Первое стихотворение я напечатал перед самым концом войны. В городе Лодзи я его занес в одну газету – и на следующий день меня напечатали. Стихотворение было написано именно «по-маяковски». Меня в такой манере утверждало и то, что я воспринимал это как борьбу поколений; старым поэтам (ну, каким старым – тридцати – сорока лет) то, что я и мои сверстники делали, очень не нравилось, они считали нас варварами, а мы писали им назло. Они были культурные, деликатные, а мы отрицали их культуру и верили, что, строя «новый, прекрасный мир», надо быть грубыми, прямолинейными.

Я в Лодзи кончил школу, получил аттестат зрелости и по настоянию моего отца, врача, поступил на медицинский факультет. Проучился там один год. Вскоре отец умер. Я медицину бросил, пошел учиться на филологический, стал больше писать и печататься. Следует сказать, что во время войны ряд очень талантливых поэтов всего на несколько лет старше моего поколения преждевременно погибли – например, Бачинский, просто великий поэт: он погиб лет двадцати трех в Варшавском восстании, так же, как Гайцы и другие. Образовалось как бы пустое место.

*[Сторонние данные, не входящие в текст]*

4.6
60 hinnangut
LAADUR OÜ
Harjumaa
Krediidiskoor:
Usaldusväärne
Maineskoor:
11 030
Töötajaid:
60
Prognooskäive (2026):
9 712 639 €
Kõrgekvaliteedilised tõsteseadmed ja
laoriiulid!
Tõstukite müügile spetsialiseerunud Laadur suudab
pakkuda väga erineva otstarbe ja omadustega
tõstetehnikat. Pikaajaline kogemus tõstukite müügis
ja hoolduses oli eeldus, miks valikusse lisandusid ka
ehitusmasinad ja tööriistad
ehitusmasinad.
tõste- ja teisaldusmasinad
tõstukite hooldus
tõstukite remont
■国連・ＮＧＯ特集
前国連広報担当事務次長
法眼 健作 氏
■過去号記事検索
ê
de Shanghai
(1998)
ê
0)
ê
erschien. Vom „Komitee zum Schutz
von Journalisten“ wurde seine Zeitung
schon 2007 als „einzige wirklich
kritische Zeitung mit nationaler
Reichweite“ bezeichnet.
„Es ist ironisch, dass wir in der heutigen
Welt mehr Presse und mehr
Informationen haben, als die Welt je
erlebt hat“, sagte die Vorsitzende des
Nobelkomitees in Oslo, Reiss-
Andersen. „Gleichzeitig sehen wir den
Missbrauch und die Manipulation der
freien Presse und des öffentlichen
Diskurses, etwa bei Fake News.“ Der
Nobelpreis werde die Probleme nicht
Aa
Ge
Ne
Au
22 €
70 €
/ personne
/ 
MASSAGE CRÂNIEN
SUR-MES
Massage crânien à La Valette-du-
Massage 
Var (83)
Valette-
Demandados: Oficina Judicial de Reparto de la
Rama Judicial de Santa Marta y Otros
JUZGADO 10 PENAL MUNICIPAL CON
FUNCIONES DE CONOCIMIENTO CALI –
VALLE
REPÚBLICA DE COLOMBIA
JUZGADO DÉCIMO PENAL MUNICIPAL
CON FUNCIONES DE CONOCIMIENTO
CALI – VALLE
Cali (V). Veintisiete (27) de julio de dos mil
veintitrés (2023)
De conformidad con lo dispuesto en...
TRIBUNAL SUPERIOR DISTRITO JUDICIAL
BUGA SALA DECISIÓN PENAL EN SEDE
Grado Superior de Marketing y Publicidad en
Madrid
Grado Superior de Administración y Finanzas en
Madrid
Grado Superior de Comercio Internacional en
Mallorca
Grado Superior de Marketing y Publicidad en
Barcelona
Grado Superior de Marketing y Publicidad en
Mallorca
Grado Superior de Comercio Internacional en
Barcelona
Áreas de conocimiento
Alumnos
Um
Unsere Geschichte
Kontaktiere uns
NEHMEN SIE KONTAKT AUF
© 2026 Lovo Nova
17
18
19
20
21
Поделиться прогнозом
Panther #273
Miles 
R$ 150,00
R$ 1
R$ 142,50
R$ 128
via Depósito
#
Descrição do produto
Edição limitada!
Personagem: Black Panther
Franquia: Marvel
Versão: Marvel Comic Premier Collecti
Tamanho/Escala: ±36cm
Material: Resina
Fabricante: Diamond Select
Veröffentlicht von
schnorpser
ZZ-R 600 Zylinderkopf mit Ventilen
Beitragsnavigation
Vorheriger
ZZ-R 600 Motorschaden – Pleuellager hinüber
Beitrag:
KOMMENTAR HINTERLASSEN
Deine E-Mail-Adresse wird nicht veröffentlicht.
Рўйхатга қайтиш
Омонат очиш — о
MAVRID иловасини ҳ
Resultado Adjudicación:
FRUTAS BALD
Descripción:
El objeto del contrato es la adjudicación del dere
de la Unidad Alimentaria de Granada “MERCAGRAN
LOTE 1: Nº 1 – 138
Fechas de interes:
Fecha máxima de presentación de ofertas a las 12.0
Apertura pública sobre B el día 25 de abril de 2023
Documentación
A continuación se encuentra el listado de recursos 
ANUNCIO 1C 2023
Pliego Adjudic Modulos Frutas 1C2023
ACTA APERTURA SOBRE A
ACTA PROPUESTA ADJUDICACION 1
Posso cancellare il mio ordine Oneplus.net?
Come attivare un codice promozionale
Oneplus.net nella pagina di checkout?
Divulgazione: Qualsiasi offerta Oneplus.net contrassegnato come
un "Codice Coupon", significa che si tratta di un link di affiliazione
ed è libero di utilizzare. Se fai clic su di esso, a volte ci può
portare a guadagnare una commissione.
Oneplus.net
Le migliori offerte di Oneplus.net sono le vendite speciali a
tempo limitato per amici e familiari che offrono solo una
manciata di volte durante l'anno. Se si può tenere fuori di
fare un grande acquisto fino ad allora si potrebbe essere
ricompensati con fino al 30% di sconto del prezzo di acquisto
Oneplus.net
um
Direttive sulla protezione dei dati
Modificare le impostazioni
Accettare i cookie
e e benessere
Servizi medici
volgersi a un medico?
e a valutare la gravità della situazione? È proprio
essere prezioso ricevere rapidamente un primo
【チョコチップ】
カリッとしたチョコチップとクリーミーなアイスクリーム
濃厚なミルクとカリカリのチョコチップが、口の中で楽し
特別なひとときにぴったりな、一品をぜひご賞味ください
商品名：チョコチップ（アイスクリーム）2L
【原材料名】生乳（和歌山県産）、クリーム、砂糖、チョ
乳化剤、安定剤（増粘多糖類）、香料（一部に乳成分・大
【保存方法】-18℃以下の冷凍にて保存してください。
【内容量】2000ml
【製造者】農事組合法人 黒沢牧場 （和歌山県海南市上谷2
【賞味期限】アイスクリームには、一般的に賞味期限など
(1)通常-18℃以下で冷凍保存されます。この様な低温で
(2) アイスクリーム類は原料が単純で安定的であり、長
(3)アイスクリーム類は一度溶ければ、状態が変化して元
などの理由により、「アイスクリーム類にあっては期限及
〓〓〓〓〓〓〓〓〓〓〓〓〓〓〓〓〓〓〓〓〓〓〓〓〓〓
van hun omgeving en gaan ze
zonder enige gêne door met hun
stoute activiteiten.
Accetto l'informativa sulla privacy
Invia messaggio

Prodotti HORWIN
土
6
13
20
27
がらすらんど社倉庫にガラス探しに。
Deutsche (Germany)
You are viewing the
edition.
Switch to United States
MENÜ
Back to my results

Я и мои друзья были и в поэтическом, и в жизненном отношении менее зрелыми; чем те, которые погибли, – но мы это место заняли. Нас заметили.

– Как называлась ваша первая книга?

– Мой первый сборник стихов назывался «Смерти нет».

– Только очень молодой человек может назвать книгу так.

– Конечно. Мне действительно представлялось, что в сравнении с великими идеями преобразования мира смерть – это пустяки, что ее можно преодолеть… В ту пору я понемножку стал переводить русскую поэзию.

– Кого?

– Например, Кирсанова.

– Это та же линия Маяковского, но измельченного.

– Мне тогда казалось, что та же. Переводил еще Межирова, Гудзенко…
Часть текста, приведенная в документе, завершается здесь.